= Simon Doria =

Simon Doria (Simone, Symon; fl. 1250-1293) was a Genoese statesman and man of letters, of the important Doria family. As a troubadour he wrote six surviving tensos, four with Lanfranc Cigala, one incomplete with Jacme Grils, and another with a certain Alberto. He was the son of a Perceval Doria, but not the Perceval Doria who was also a troubadour and probably his cousin.

==Identification==
A Simon Doria is first recorded in 1253 at Tunis, carrying money and gold cloth. In 1254 and 1256, he is recorded as the husband of a Contessina, sister of Giacomino, of the house of the margraves of Gavi. In 1257, he accepted some money in mutuum. In 1267, he was absent from Genoa and represented there by a proxy. He was dead by 13 March 1275. Obviously a banker or merchant, this Simon is difficult to identify with the troubadour.
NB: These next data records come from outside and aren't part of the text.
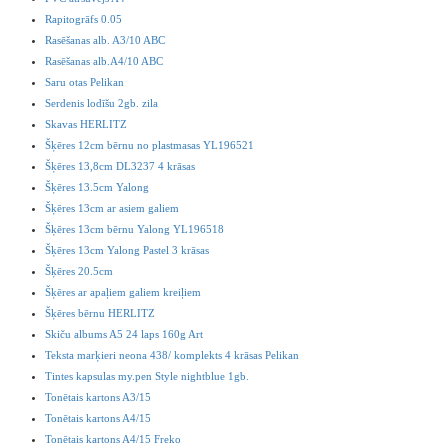
Rapitogrāfs 0.05
Rasēšanas alb. A3/10 ABC
Rasēšanas alb.A4/10 ABC
Saru otas Pelikan
Serdenis lodīšu 2gb. zila
Skavas HERLITZ
Šķēres 12cm bērnu no plastmasas YL196521
Šķēres 13,8cm DL3237 4 krāsas
Šķēres 13.5cm Yalong
Šķēres 13cm ar asiem galiem
Šķēres 13cm bērnu Yalong YL196518
Šķēres 13cm Yalong Pastel 3 krāsas
Šķēres 20.5cm
Šķēres ar apaļiem galiem kreiļiem
Šķēres bērnu HERLITZ
Skiču albums A5 24 laps 160g Art
Teksta marķieri neona 438/ komplekts 4 krāsas Pelikan
Tintes kapsulas my.pen Style nightblue 1gb.
Tonētais kartons A3/15
Tonētais kartons A4/15
Tonētais kartons A4/15 Freko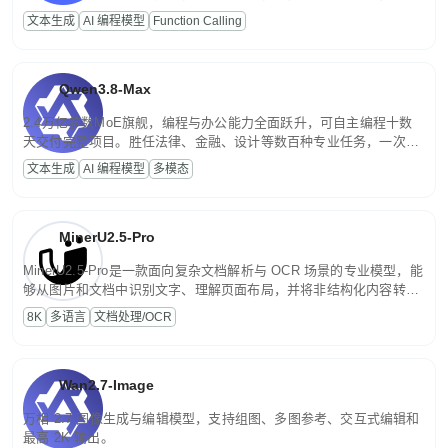
高并发、轻量化任务，适合日常对话、内容创作、基础 RAG、批量
文本生成
AI 编程模型
Function Calling
文案处理等普惠刚需场景。
Qwen3.8-Max
2.4万亿参数MoE旗舰，编程与办公能力全面跃升，可自主编程十数
天交付完整项目。胜任法律、金融、设计等数百种专业任务，一次对
话端到端交付生产级成果。原生视觉理解贯穿规划、执行与验证全流
文本生成
AI 编程模型
多模态
程，支持超长文档与长视频的深度语义解析。长程任务中自主规划与
闭环迭代，持续进化。
MinerU2.5-Pro
MinerU2.5-Pro是一款面向复杂文档解析与 OCR 场景的专业模型，能
够从图片和文档中识别文字、理解页面布局，并将非结构化内容转换
为便于存储、检索和二次处理的结构化结果。
8K
多语言
文档处理/OCR
Wan2.7-Image
万相 2.7 图像生成与编辑模型，支持组图、多图参考、交互式编辑和
最高 2K 输出。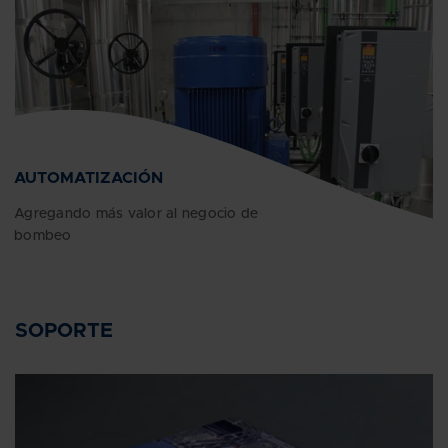
AUTOMATIZACIÓN
Agregando más valor al negocio de
bombeo
SOPORTE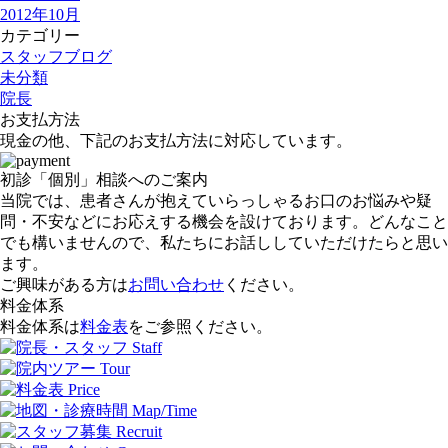
2012年10月
カテゴリー
スタッフブログ
未分類
院長
お支払方法
現金の他、下記のお支払方法に対応しています。
初診「個別」相談へのご案内
当院では、患者さんが抱えていらっしゃるお口のお悩みや疑
問・不安などにお応えする機会を設けております。どんなこと
でも構いませんので、私たちにお話ししていただけたらと思い
ます。
ご興味がある方は
お問い合わせ
ください。
料金体系
料金体系は
料金表
をご参照ください。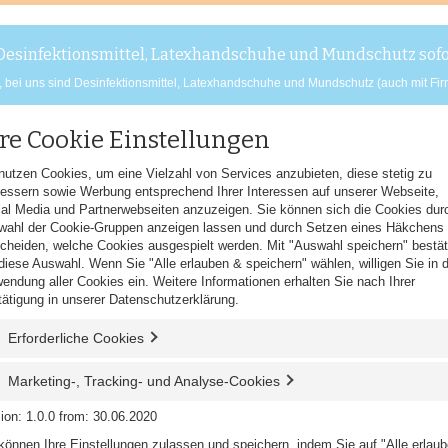
Desinfektionsmittel, Latexhandschuhe und Mundschutz sofor
bei uns sind Desinfektionsmittel, Latexhandschuhe und Mundschutz (auch mit Firme
re Cookie Einstellungen
ich Willkommen!
nutzen Cookies, um eine Vielzahl von Services anzubieten, diese stetig zu
essern sowie Werbung entsprechend Ihrer Interessen auf unserer Webseite,
al Media und Partnerwebseiten anzuzeigen. Sie können sich die Cookies dur
wahl der Cookie-Gruppen anzeigen lassen und durch Setzen eines Häkchens
cheiden, welche Cookies ausgespielt werden. Mit "Auswahl speichern" bestät
diese Auswahl. Wenn Sie "Alle erlauben & speichern" wählen, willigen Sie in d
IENEPAPIER
SAUBERKEIT
SCHUHE
HÜLLEN & UMSCHLÄGE
endung aller Cookies ein. Weitere Informationen erhalten Sie nach Ihrer
ätigung in unserer
Datenschutzerklärung
.
Erforderliche Cookies
Einmalhandtücher Z501
Marketing-, Tracking- und Analyse-Cookies
ion: 1.0.0 from: 30.06.2020
Schreiben Sie die erste Kundenmeinung
können Ihre Einstellungen zulassen und speichern, indem Sie auf "Alle erlau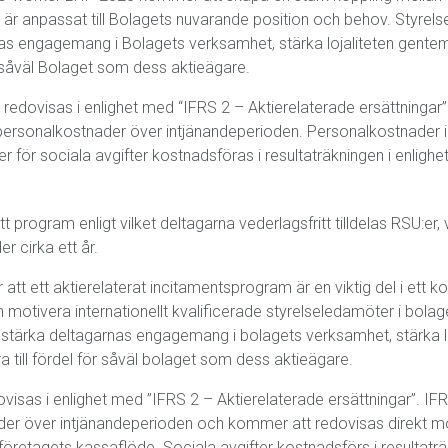
är anpassat till Bolagets nuvarande position och behov. Styrel
nas engagemang i Bolagets verksamhet, stärka lojaliteten gent
för såväl Bolaget som dess aktieägare.
edovisas i enlighet med “IFRS 2 – Aktierelaterade ersättningar”.
rsonalkostnader över intjänandeperioden. Personalkostnader i 
 för sociala avgifter kostnadsföras i resultaträkningen i enligh
program enligt vilket deltagarna vederlagsfritt tilldelas RSU:er, vi
r cirka ett år.
att ett aktierelaterat incitamentsprogram är en viktig del i ett k
h motivera internationellt kvalificerade styrelseledamöter i bol
stärka deltagarnas engagemang i bolagets verksamhet, stärka l
 till fördel för såväl bolaget som dess aktieägare.
isas i enlighet med ”IFRS 2 – Aktierelaterade ersättningar”. IF
r över intjänandeperioden och kommer att redovisas direkt mot
företagets kassaflöde. Sociala avgifter kostnadsförs i resultatr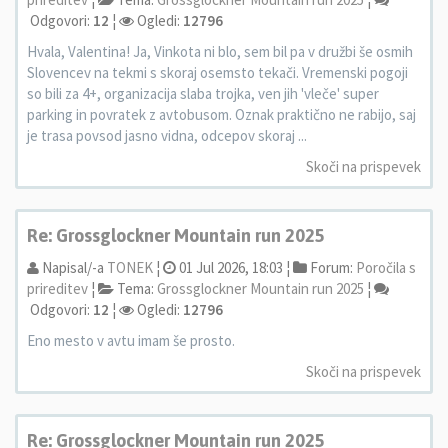
Odgovori:
12
¦
Ogledi:
12796
Hvala, Valentina! Ja, Vinkota ni blo, sem bil pa v družbi še osmih
Slovencev na tekmi s skoraj osemsto tekači. Vremenski pogoji
so bili za 4+, organizacija slaba trojka, ven jih 'vleče' super
parking in povratek z avtobusom. Oznak praktično ne rabijo, saj
je trasa povsod jasno vidna, odcepov skoraj ...
Skoči na prispevek
Re: Grossglockner Mountain run 2025
Napisal/-a
TONEK
¦
01 Jul 2026, 18:03 ¦
Forum:
Poročila s
prireditev
¦
Tema:
Grossglockner Mountain run 2025
¦
Odgovori:
12
¦
Ogledi:
12796
Eno mesto v avtu imam še prosto.
Skoči na prispevek
Re: Grossglockner Mountain run 2025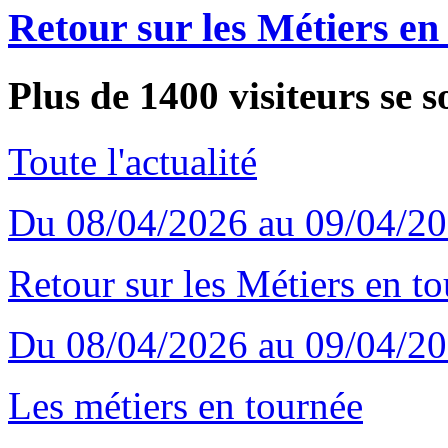
Retour sur les Métiers en
Plus de 1400 visiteurs se s
Toute l'actualité
Du 08/04/2026 au 09/04/2
Retour sur les Métiers en t
Du 08/04/2026 au 09/04/2
Les métiers en tournée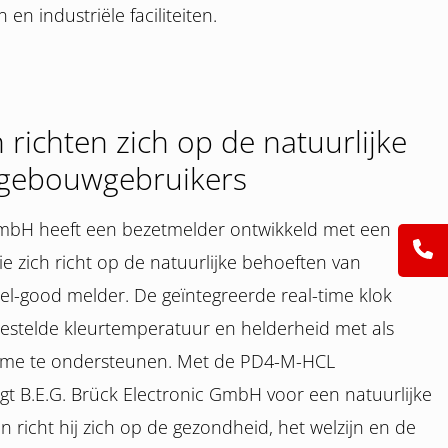
en industriële faciliteiten.
 richten zich op de natuurlijke
 gebouwgebruikers
 GmbH heeft een bezetmelder ontwikkeld met een
ie zich richt op de natuurlijke behoeften van
el-good melder. De geïntegreerde real-time klok
gestelde kleurtemperatuur en helderheid met als
ritme te ondersteunen. Met de PD4-M-HCL
t B.E.G. Brück Electronic GmbH voor een natuurlijke
n richt hij zich op de gezondheid, het welzijn en de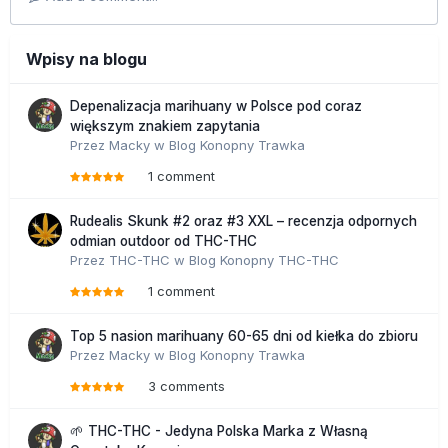
Wpisy na blogu
Depenalizacja marihuany w Polsce pod coraz
większym znakiem zapytania
Przez
Macky
w
Blog Konopny Trawka
1 comment
Rudealis Skunk #2 oraz #3 XXL – recenzja odpornych
odmian outdoor od THC-THC
Przez
THC-THC
w
Blog Konopny THC-THC
1 comment
Top 5 nasion marihuany 60-65 dni od kiełka do zbioru
Przez
Macky
w
Blog Konopny Trawka
3 comments
🌱 THC-THC - Jedyna Polska Marka z Własną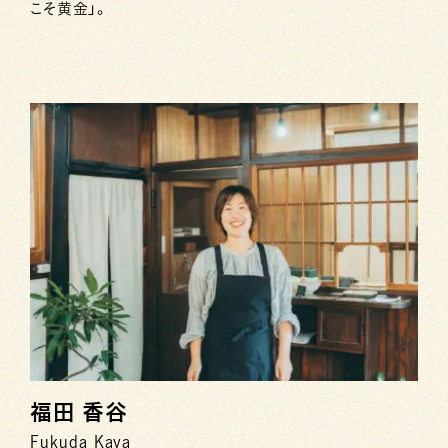
こそ黄金」。
福田 香谷
Fukuda Kaya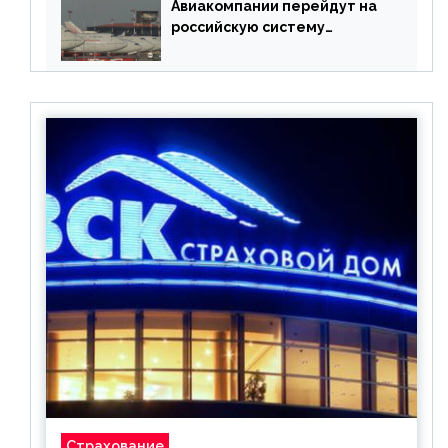
Авиакомпании перейдут на
российскую систему
бронирования
Страхование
It is more probable that the troubadour was the Simon Doria who appears as an ambassador to Ceuta in a treaty of 6 September 1262. He was podestà of Savona in 1265-1266. He would then be one of many such podestà-troubadours of which the 13th century furnishes examples, many from Genoa. On 13 January 1265, this Simon was sent as an ambassador to Genoa to request Tommaso Malocello as the future podestà of Savona. In 1267, he was in Genoa again, and on 8 July he signed a document ratifying the peace between the Genoese and the Knights Templar under Thomas Berard. This Simon is last mentioned in 1293 when he was named podestà of Albenga.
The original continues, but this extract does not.